| What to do |
Beginning at the line that contains "Today=That day", reproduce the entries below exactly, ending with the line that contains "software is in use.". Omit each picture.
########################################
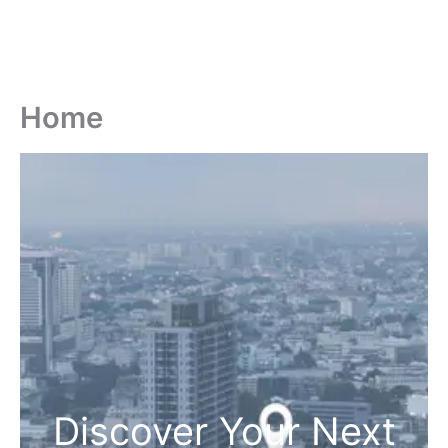
Home
Discover Your Next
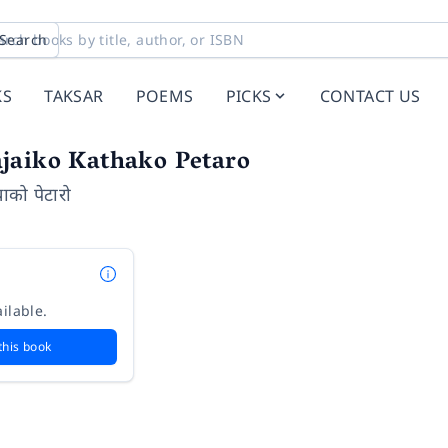
Search
KS
TAKSAR
POEMS
PICKS
CONTACT US
jaiko Kathako Petaro
थाको पेटारो
ilable.
this book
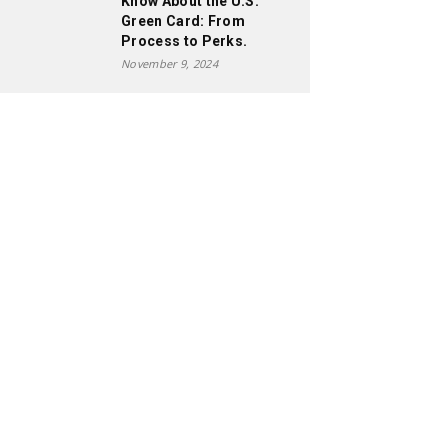
Know About the U.S.
Green Card: From
Process to Perks.
November 9, 2024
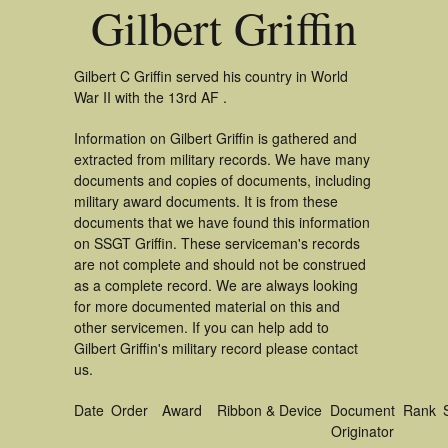
Gilbert Griffin
Gilbert C Griffin served his country in World
War II with the 13rd AF .
Information on Gilbert Griffin is gathered and
extracted from military records. We have many
documents and copies of documents, including
military award documents. It is from these
documents that we have found this information
on SSGT Griffin. These serviceman's records
are not complete and should not be construed
as a complete record. We are always looking
for more documented material on this and
other servicemen. If you can help add to
Gilbert Griffin's military record please contact
us.
Date
Order
Award
Ribbon & Device
Document
Rank
Originator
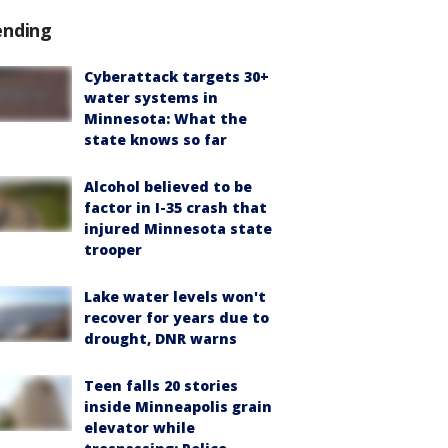
ending
Cyberattack targets 30+
water systems in
Minnesota: What the
state knows so far
Alcohol believed to be
factor in I-35 crash that
injured Minnesota state
trooper
Lake water levels won't
recover for years due to
drought, DNR warns
Teen falls 20 stories
inside Minneapolis grain
elevator while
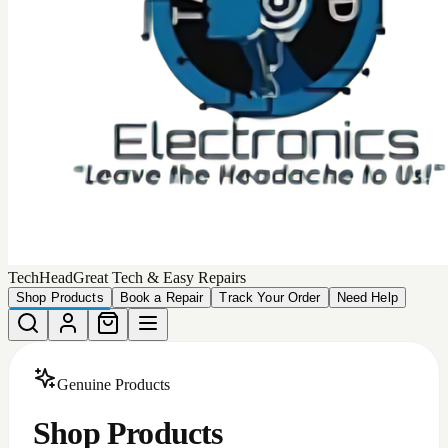
Choose from our collection of
449
high-quality, authentic
products that we can deliver to your door.
Total Products
449
Devices Matching
More Filters
Filters
Categories
All
Android Accessories
Apple Iphone Cases
Apple Products
Car Accessories
iphone batteries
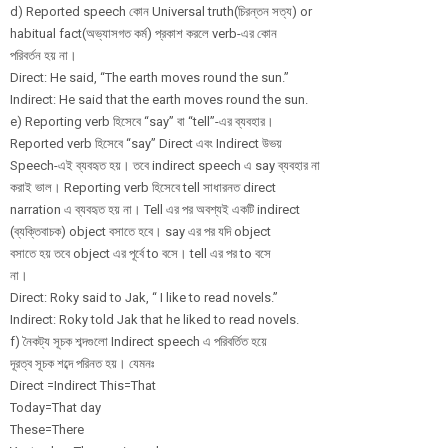
d) Reported speech কোন Universal truth(চিরন্তন সত্য) or
habitual fact(অভ্যাসগত কর্ম) প্রকাশ করলে verb-এর কোন
পরিবর্তন হয় না।
Direct: He said, “The earth moves round the sun.”
Indirect: He said that the earth moves round the sun.
e) Reporting verb হিসেবে “say” বা “tell”-এর ব্যবহার।
Reported verb হিসেবে “say” Direct এবং Indirect উভয়
Speech-এই ব্যবহৃত হয়। তবে indirect speech এ say ব্যবহার না
করাই ভাল। Reporting verb হিসেবে tell সাধারনত direct
narration এ ব্যবহৃত হয় না। Tell এর পর অবশ্যই একটি indirect
(ব্যক্তিবাচক) object বসাতে হবে। say এর পর যদি object
বসাতে হয় তবে object এর পূর্বে to বসে। tell এর পর to বসে
না।
Direct: Roky said to Jak, “ I like to read novels.”
Indirect: Roky told Jak that he liked to read novels.
f) নৈকট্য সূচক শব্দগুলো Indirect speech এ পরিবর্তিত হয়ে
দূরত্ব সূচক শব্দে পরিনত হয়। যেমনঃ
Direct =Indirect This=That
Today=That day
These=There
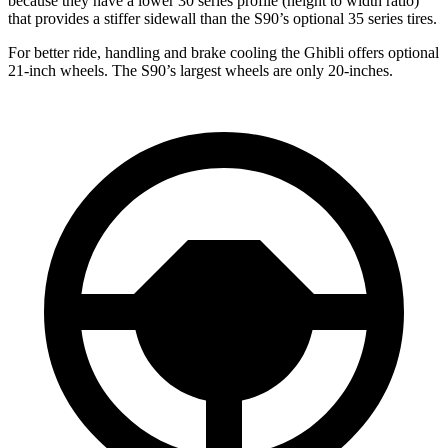
because they have a lower 30 series profile (height to width ratio)
that provides a stiffer sidewall than the S90’s optional 35 series tires.
For better ride, handling and brake cooling the Ghibli offers optional
21-inch wheels. The S90’s largest wheels are only 20-inches.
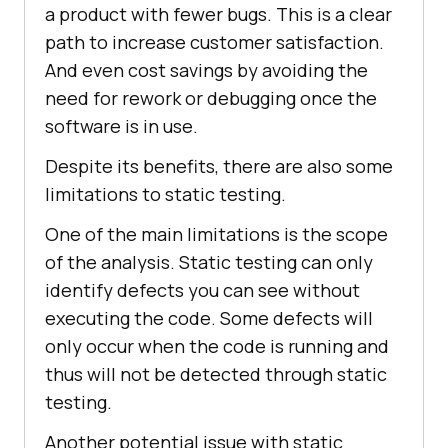
a product with fewer bugs. This is a clear
path to increase customer satisfaction.
And even cost savings by avoiding the
need for rework or debugging once the
software is in use.
Despite its benefits, there are also some
limitations to static testing.
One of the main limitations is the scope
of the analysis. Static testing can only
identify defects you can see without
executing the code. Some defects will
only occur when the code is running and
thus will not be detected through static
testing.
Another potential issue with static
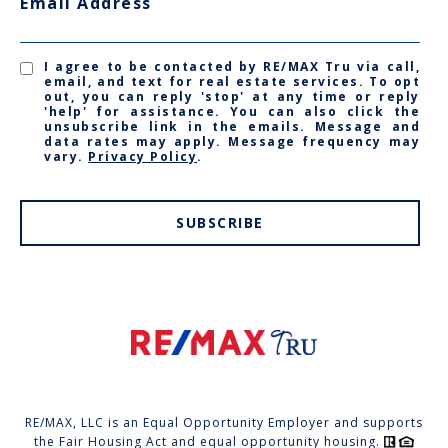
Email Address
I agree to be contacted by RE/MAX Tru via call,
email, and text for real estate services. To opt
out, you can reply 'stop' at any time or reply
'help' for assistance. You can also click the
unsubscribe link in the emails. Message and
data rates may apply. Message frequency may
vary.
Privacy Policy
.
SUBSCRIBE
RE/MAX, LLC is an Equal Opportunity Employer and supports
the Fair Housing Act and equal opportunity housing.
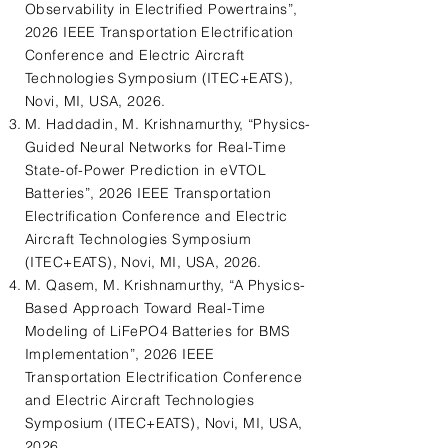
Observability in Electrified Powertrains”,
2026 IEEE Transportation Electrification
Conference and Electric Aircraft
Technologies Symposium (ITEC+EATS),
Novi, MI, USA, 2026.
M. Haddadin, M. Krishnamurthy, “Physics-
Guided Neural Networks for Real-Time
State-of-Power Prediction in eVTOL
Batteries”, 2026 IEEE Transportation
Electrification Conference and Electric
Aircraft Technologies Symposium
(ITEC+EATS), Novi, MI, USA, 2026.
M. Qasem, M. Krishnamurthy, “A Physics-
Based Approach Toward Real-Time
Modeling of LiFePO4 Batteries for BMS
Implementation”, 2026 IEEE
Transportation Electrification Conference
and Electric Aircraft Technologies
Symposium (ITEC+EATS), Novi, MI, USA,
2026.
########################################
| Completed exercise |
Today=That day
These=There
because they have a lower 30 series profile (height to width ratio)
that provides a stiffer sidewall than the S90’s optional 35 series tires.
For better ride, handling and brake cooling the Ghibli offers optional
21-inch wheels. The S90’s largest wheels are only 20-inches.
a product with fewer bugs. This is a clear
path to increase customer satisfaction.
And even cost savings by avoiding the
need for rework or debugging once the
software is in use.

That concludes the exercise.